На днях соберутся (или собрались) земцы. Они потребуют конституции. Затем
земцы и думы потребуют - если потребуют - конституции в земствах и думах.
Потом на банкетах земцы и думцы соберутся вместе с интеллигенцией - вот как
собрались сегодня мы - и опять постановят резолюцию о необходимости
конституции. Правительство ответит на это более или менее торжественным
манифестом, в котором (оратору совсем не нужно было бы быть пророком, чтобы
предвидеть это) будет провозглашена незыблемость самодержавия, земствам
будет предложено вернуться к обычным занятиям, а политические банкеты будут
упомянуты лишь в связи с соответственными уголовными статьями. Что тогда?
Как ответим мы на такое заявление правительства? Другими словами: какова
наша дальнейшая тактика, милостивые государи?"
После этих простых слов в собрании воцарилась бы неловкость,
демократические дети неуверенно взглянули бы на земских отцов, земские отцы
недовольно нахмурили бы брови, - и все немедленно почувствовали бы, что
оратор сделал большую бестактность.
Его бестактность состояла бы в том, что он на либеральном банкете высказал
бы то, что есть. Но такой бестактности наш оратор не совершил, ибо его не
было.

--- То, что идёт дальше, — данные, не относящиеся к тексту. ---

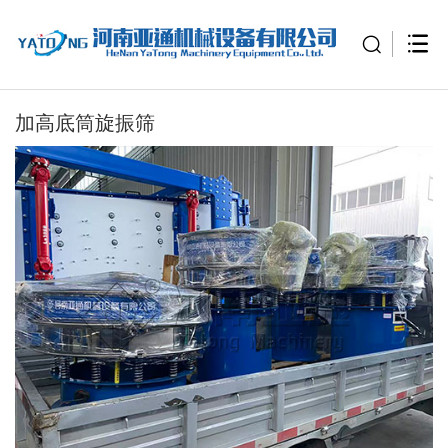
加高底筒旋振筛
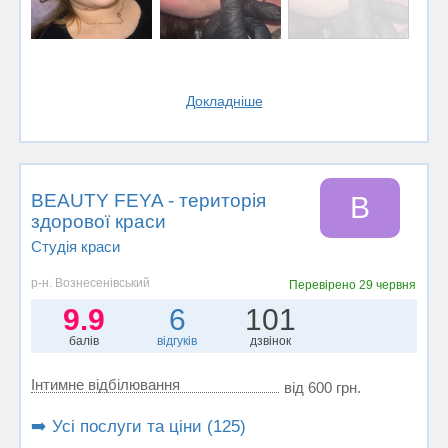
Докладніше
BEAUTY FEYA - територія
B
здорової краси
Студія краси
р-н. Вознесенівський
Перевірено
29 червня
9.9
6
101
балів
відгуків
дзвінок
Інтимне відбілювання
від 600 грн.
➡️ Усі послуги та ціни (125)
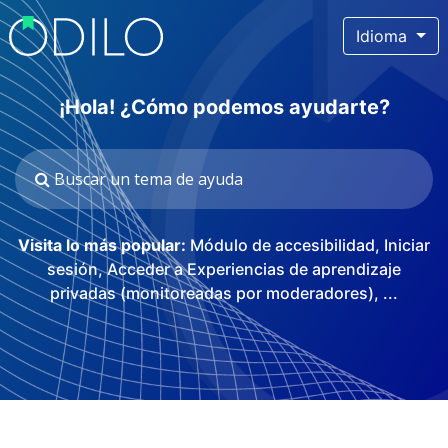
Idioma
¡Hola! ¿Cómo podemos ayudarte?
Visita lo más popular:
Módulo de accesibilidad
,
Iniciar
sesión
,
Acceder a Experiencias de aprendizaje
privadas (monitoreadas por moderadores)
, ...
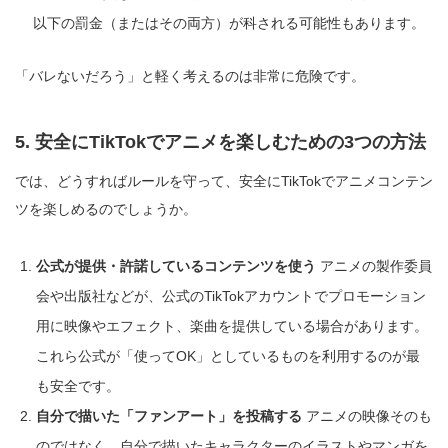
以下の罰金（またはその両方）が科される可能性もあります。
「バレないだろう」と軽く考えるのは非常に危険です。
5. 安全にTikTokでアニメを楽しむための3つの方法
では、どうすればルールを守って、安全にTikTokでアニメコンテン
ツを楽しめるのでしょうか。
公式が提供・許諾しているコンテンツを使う
アニメの製作委員
会や出版社などが、公式のTikTokアカウントでプロモーション
用に映像やエフェクト、楽曲を提供している場合があります。
これら公式が「使ってOK」としているものを利用するのが最
も安全です。
自分で描いた「ファンアート」を投稿する
アニメの映像そのも
のではなく、自分で描いたキャラクターのイラストやマンガを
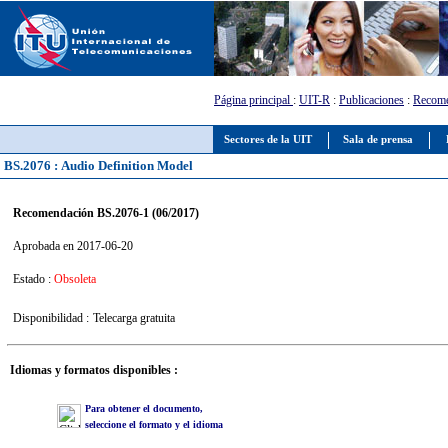
Página principal
:
UIT-R
:
Publicaciones
:
Recome
Sectores de la UIT
Sala de prensa
BS.2076 : Audio Definition Model
Recomendación BS.2076-1 (06/2017)
Aprobada en 2017-06-20
Estado :
Obsoleta
Disponibilidad :
Telecarga gratuita
Idiomas y formatos disponibles :
Para obtener el documento,
seleccione el formato y el idioma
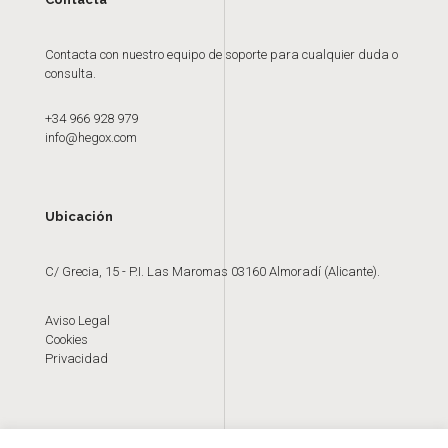
Contacta con nuestro equipo de soporte para cualquier duda o
consulta.
+34 966 928 979
info@hegox.com
Ubicación
C/ Grecia, 15 - P.I. Las Maromas 03160 Almoradí (Alicante).
Aviso Legal
Cookies
Privacidad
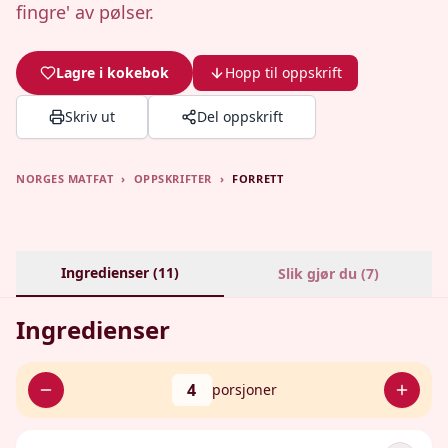
fingre' av pølser.
Lagre i kokebok
Hopp til oppskrift
Skriv ut
Del oppskrift
NORGES MATFAT
›
OPPSKRIFTER
›
FORRETT
Ingredienser (
11
)
Slik gjør du (
7
)
Ingredienser
4
porsjoner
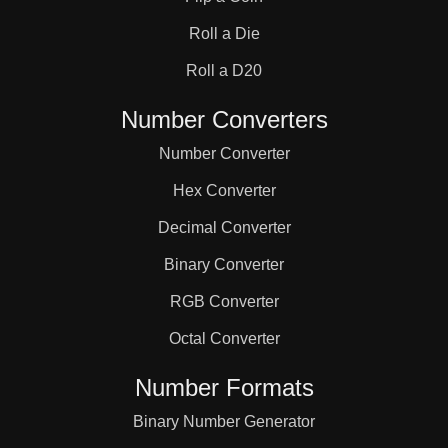
Roll a Die
Roll a D20
Number Converters
Number Converter
Hex Converter
Decimal Converter
Binary Converter
RGB Converter
Octal Converter
Number Formats
Binary Number Generator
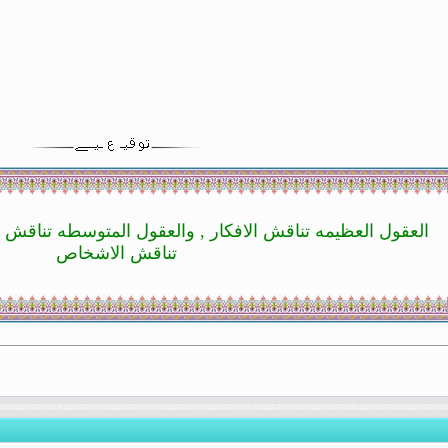
العقول العظيمه تناقش الافكار , والعقول المتوسطه تناقش ا
تناقش الاشخاص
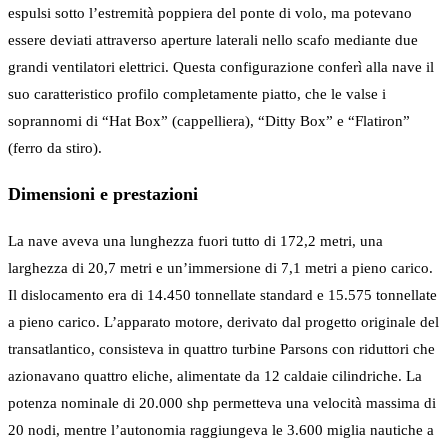
espulsi sotto l’estremità poppiera del ponte di volo, ma potevano
essere deviati attraverso aperture laterali nello scafo mediante due
grandi ventilatori elettrici. Questa configurazione conferì alla nave il
suo caratteristico profilo completamente piatto, che le valse i
soprannomi di “Hat Box” (cappelliera), “Ditty Box” e “Flatiron”
(ferro da stiro).
Dimensioni e prestazioni
La nave aveva una lunghezza fuori tutto di 172,2 metri, una
larghezza di 20,7 metri e un’immersione di 7,1 metri a pieno carico.
Il dislocamento era di 14.450 tonnellate standard e 15.575 tonnellate
a pieno carico. L’apparato motore, derivato dal progetto originale del
transatlantico, consisteva in quattro turbine Parsons con riduttori che
azionavano quattro eliche, alimentate da 12 caldaie cilindriche. La
potenza nominale di 20.000 shp permetteva una velocità massima di
20 nodi, mentre l’autonomia raggiungeva le 3.600 miglia nautiche a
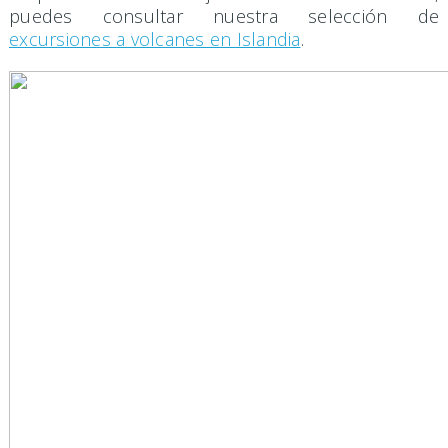
puedes consultar nuestra selección de
excursiones a volcanes en Islandia
.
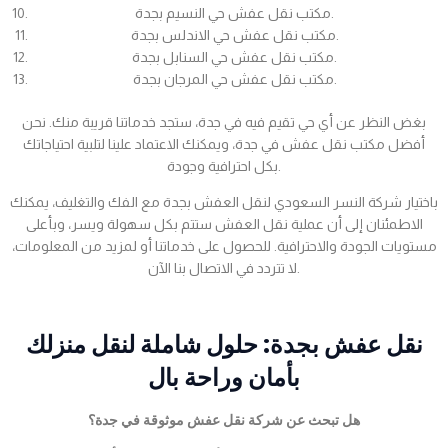
مكتب نقل عفش حي النسيم بجدة.
مكتب نقل عفش حي الاندلس بجدة.
مكتب نقل عفش حي السنابل بجدة.
مكتب نقل عفش حي المرجان بجدة.
بغض النظر عن أي حي تقيم فيه في جدة، ستجد خدماتنا قريبة منك. نحن
أفضل مكتب نقل عفش في جدة، ويمكنك الاعتماد علينا لتلبية احتياجاتك
بكل احترافية وجودة.
باختيار شركة النسر السعودي لنقل العفش بجدة مع الفك والتغليف، يمكنك
الاطمئنان إلى أن عملية نقل العفش ستتم بكل سهولة ويسر، وبأعلى
مستويات الجودة والاحترافية. للحصول على خدماتنا أو لمزيد من المعلومات،
لا تتردد في الاتصال بنا الآن.
نقل عفش بجدة: حلول شاملة لنقل منزلك
بأمان وراحة بال
هل تبحث عن شركة نقل عفش موثوقة في جدة؟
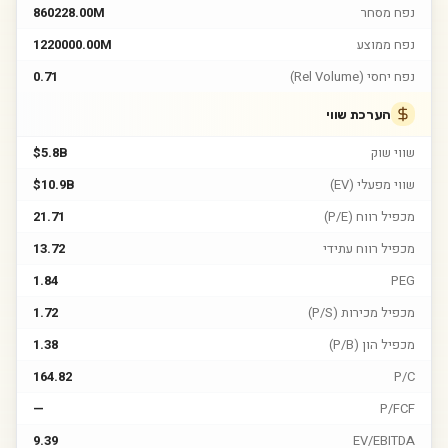
נפח מסחר
860228.00M
נפח ממוצע
1220000.00M
נפח יחסי (Rel Volume)
0.71
הערכת שווי
שווי שוק
$5.8B
שווי מפעלי (EV)
$10.9B
מכפיל רווח (P/E)
21.71
מכפיל רווח עתידי
13.72
1.84
PEG
מכפיל מכירות (P/S)
1.72
מכפיל הון (P/B)
1.38
164.82
P/C
—
P/FCF
9.39
EV/EBITDA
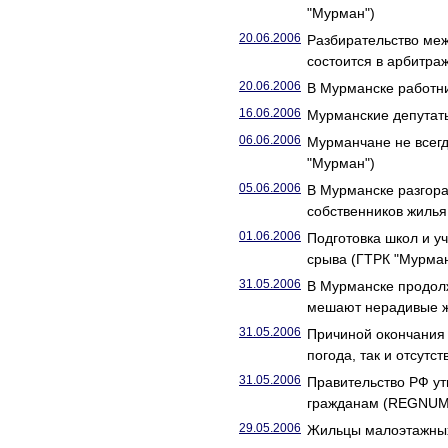
"Мурман")
20.06.2006
Разбирательство ме
состоится в арбитра
20.06.2006
В Мурманске работн
16.06.2006
Мурманские депутат
06.06.2006
Мурманчане не всегд
"Мурман")
05.06.2006
В Мурманске разгора
собственников жилья
01.06.2006
Подготовка школ и у
срыва (ГТРК "Мурман
31.05.2006
В Мурманске продолж
мешают нерадивые ж
31.05.2006
Причиной окончания 
погода, так и отсут
31.05.2006
Правительство РФ у
гражданам (REGNUM
29.05.2006
Жильцы малоэтажных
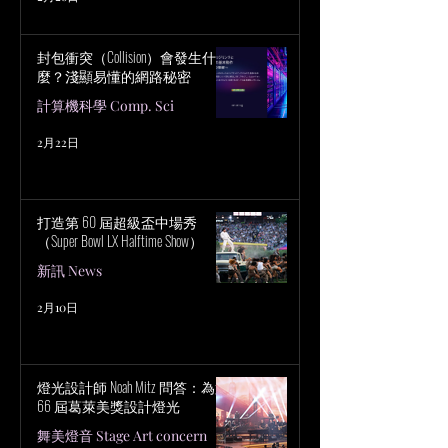
封包衝突（Collision）會發生什
麼？淺顯易懂的網路秘密
計算機科學 Comp. Sci
2月22日
打造第 60 屆超級盃中場秀
（Super Bowl LX Halftime Show）
新訊 News
2月10日
燈光設計師 Noah Mitz 問答：為第
66 屆葛萊美獎設計燈光
舞美燈音 Stage Art concern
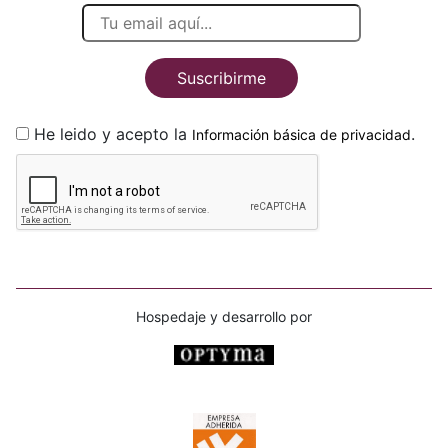
Suscribirme
He leido y acepto la
.
Información básica de privacidad
Hospedaje y desarrollo por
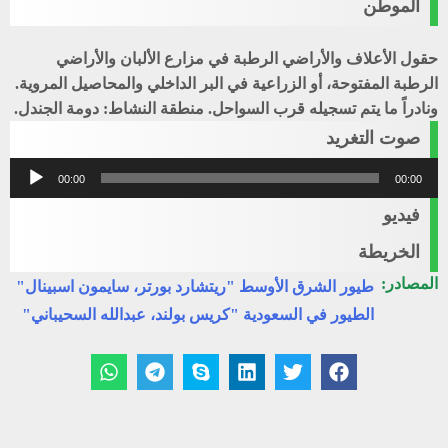
الموطن
حقول الأعلاف والأراضي الرطبة في مزارع الألبان والأراضي
الرطبة المفتوحة، أو الزراعية في البر الداخلي والمحاصيل المروية.
ونادراً ما يتم تسجيله قرب السواحل. منطقة النشاط: دومة الجندل.
صوت التغريد
مشغل
00:00
00:00
الصوت
فيديو
الخريطة
المصادر:
طيور الشرق الأوسط "ريتشارد بورتر، سايمون اسبينال"
الطيور في السعودية "كريس بولند، عبدالله السحيباني"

Никто из земцев или из услужающих им "освобожденцев"-демократов не
поставил вслух вопроса: что же дальше?
Такую бестактность решились сделать только социалисты-пролетарии.
Они явились в Харькове на заседание Юридического Общества, председатель
которого предлагал отправить министру весенних дел приветственную и
благодарственную телеграмму, и один из них сказал собравшимся, что
единственная весна, которой верит пролетариат и которой только и может
верить демократия, будет принесена революцией. Они явились на заседание
Екатеринодарской думы, где оратор-рабочий сказал: "Погибающее самодержавие
думает бросить вам приманку,... оно надеется обмануть вас и теперь точно
так же, как не раз обманывало! - Но... оно почувствует, что народилась в
России новая сила, с самого начала своего существования явившаяся
непримиримым, смертельным врагом царского деспотизма. Эта сила -
организованный пролетариат... И мы - горсть борцов великой армии труда -
зовем вас с собой. Мы с вами - представители противоположных общественных
классов, но и нас может объединить ненависть к одному и тому же врагу -
самодержавному строю. Мы можем быть союзниками в нашей политической борьбе.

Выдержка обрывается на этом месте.